As in many other forms of healing, the first step is accepting what you are going through. You must face your trauma and recognize what has happened to you, and how much it has had an impact on your life. This is fair and understandable, as you have been through so much, and have been so strong throughout the entire ordeal. After all, you've made it here.
Some won't want to do this, but Brad explains why it's important, "I wanted to tell everyone I'm brave and tough. For my parents' comfort, for my friends' respect, for my own sense of self-security. Now, I realize I am brave and tough because I am traumatized. I am a haunted survivor, but I've continued to fight through caustic antibiotics, every lethal infection, and transplantation to continue the relentless pursuit of my dreams. These dreams kick back at the nightmares."

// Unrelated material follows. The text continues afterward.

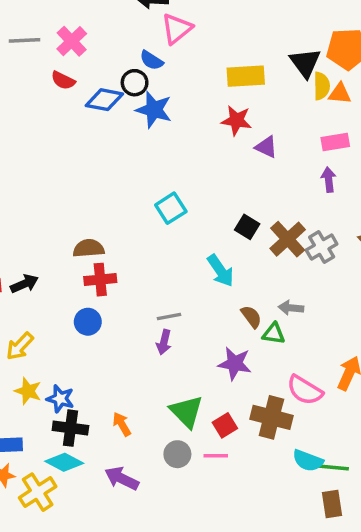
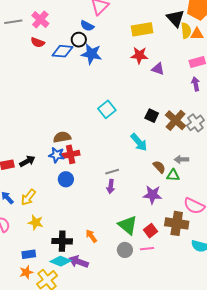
blue star: (60, 399) -> (57, 155), moved
purple arrow: (122, 478) -> (79, 262), moved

Admitting your trauma will give you power because now it will be your decision how to approach it, how you want to heal. You've likely become an expert over all this time in handling treatments, so you should be set to handle emotional treatment as well. Just as with any physical ailment, every day that you work towards emotional healing you will become stronger and stronger, regardless of how hard it might be.
Brad wants everyone with cystic fibrosis to know that their trauma is valid. His message to them is, "your emotional struggles can be as mighty as your disease. Don't let anyone belittle those problems."